As the curtains unfolded during the opening of each episode and the characters were each introduced with a big snort, I would wait in anticipation for the camera to zoom in on the star of the show. As a second grader, I was embarrassed to watch such a “childlike” show, but the characters mesmerized me, and I loved the calming episodes that were easy for an 8-year-old to digest.
As I grew up, an increasing portion of my screen time was spent on games like “Roblox” or “Minecraft,” so I stopped watching the show.
However, when my older cousin visited my family in sixth grade, I was faced with a devastating truth. As he pulled out his phone from his pocket and pulled up a horrifying picture of a front-facing peppa pig, I stared back, speechless and full of terror.
“Isn’t this such a funny meme?” he innocently said, as my whole world came crashing down.
The innocent Peppa Pig, who I had left untouched within my nostalgic childhood, came back as the incarnation of a disgusting monster with four unbalanced eyes on its face. Avid Peppa Pig fans, in their earnesty to see Peppa Pig from an angle other than her side profile, had come across a traumatizing creepypasta.
In an attempt to rekindle my love for the poor pig, I opened YouTube again. I went to the episodes I had watched in my childhood and tried to erase the disgusting image from my head. Throughout the comments, however, were little voices like flies, who couldn’t stop talking about the demonic creature.
“Did you guys see Peppa Pig’s real face LOL,” they said.
I rewatched another Peppa Pig episode a month ago — and sure enough — the cursed image of four-eyed pig would not leave my mind. With her uneven eyes too far in the back of her head, I could not shake off a queasy feeling.

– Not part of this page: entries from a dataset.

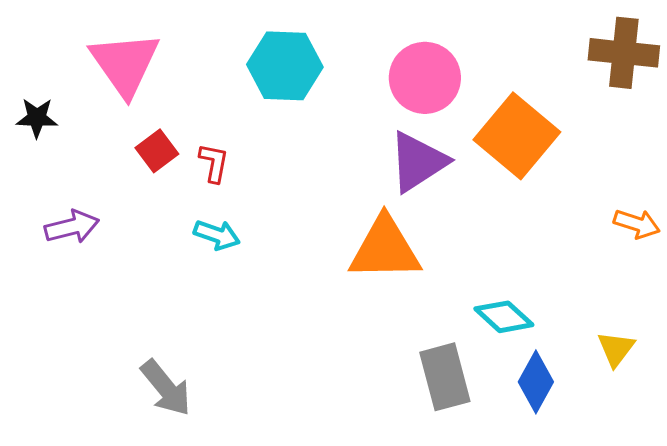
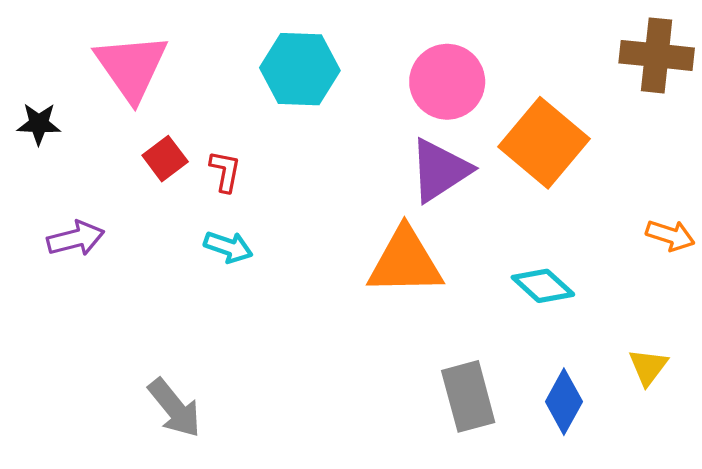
cyan diamond: (504, 317) -> (543, 286), moved

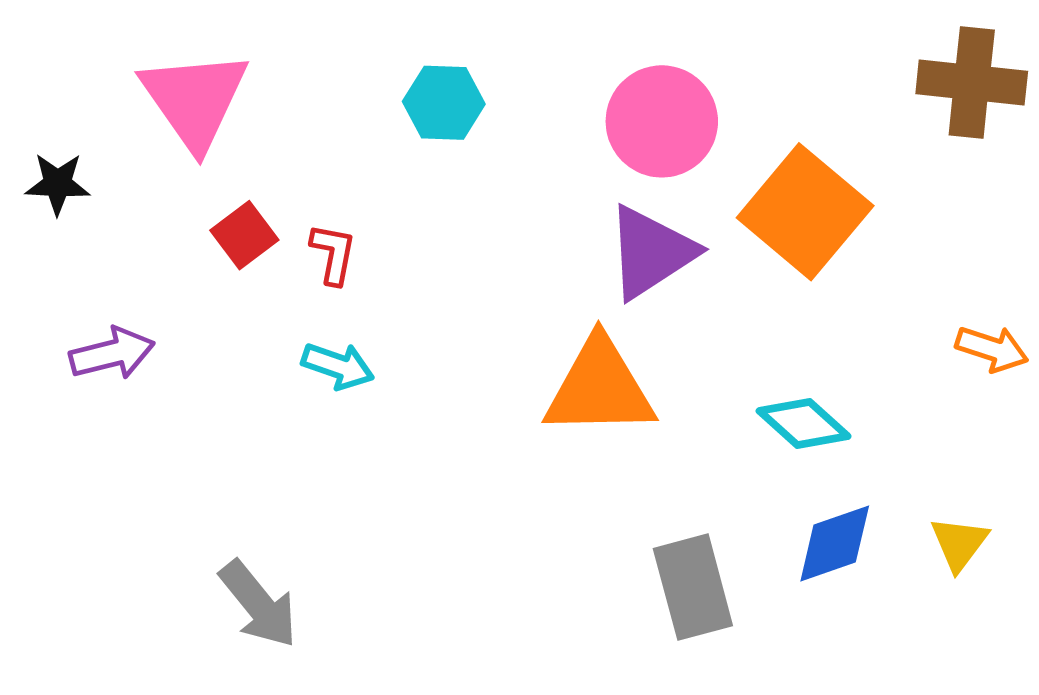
cyan hexagon: (300, 69) -> (444, 103), size x0.7
blue diamond: (564, 402) -> (835, 543), moved, turned 42

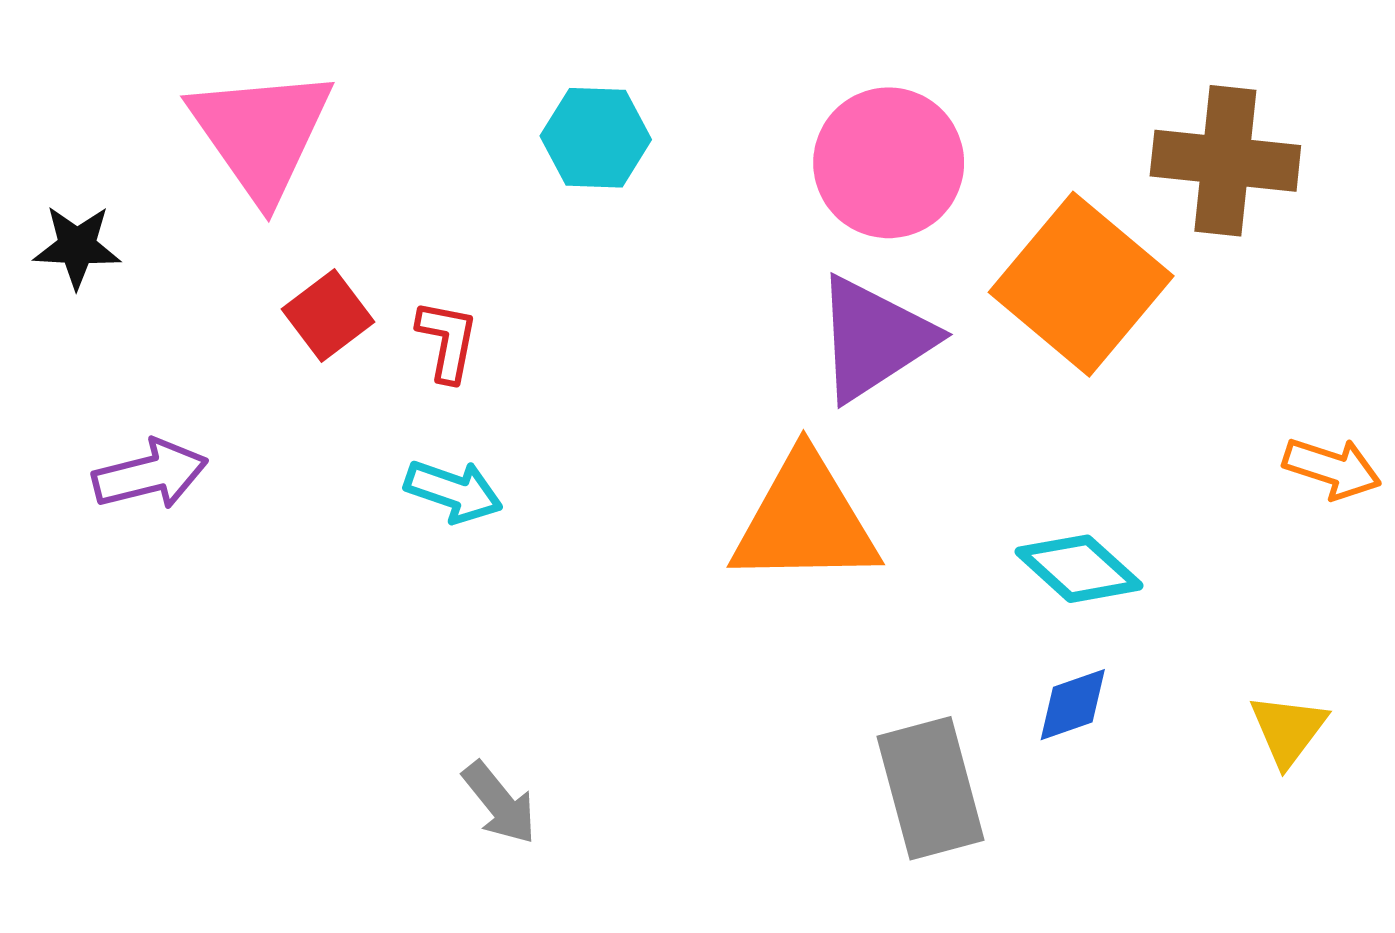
brown cross: (972, 82) -> (1225, 161), moved
blue diamond: (835, 543) -> (1073, 705), moved, size x0.7
gray arrow: (258, 604) -> (500, 803), moved, size x0.7

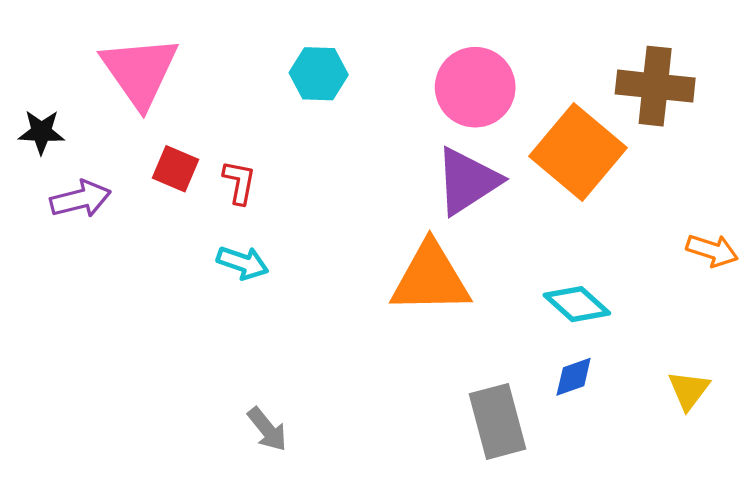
red square: (328, 316) -> (176, 169), turned -30
purple arrow: (150, 475) -> (80, 199), moved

What disturbs me most about this meme, however, was the fact that Peppa Pig’s side profile was enough to instigate someone to conjure up a cursed image of her front profile. Peppa Pig’s target audience would be too young to edit the photo as accurately as the creator of the meme did, which means there must have been some sort of teen or grownup who was rewatching the show and decided to bring her two-dimensional model to 3-D life.
Instead of turning TV show characters from eight years ago into little demons, people should dilly dally with their tomfoolery elsewhere (my week, needless to say, was ruined).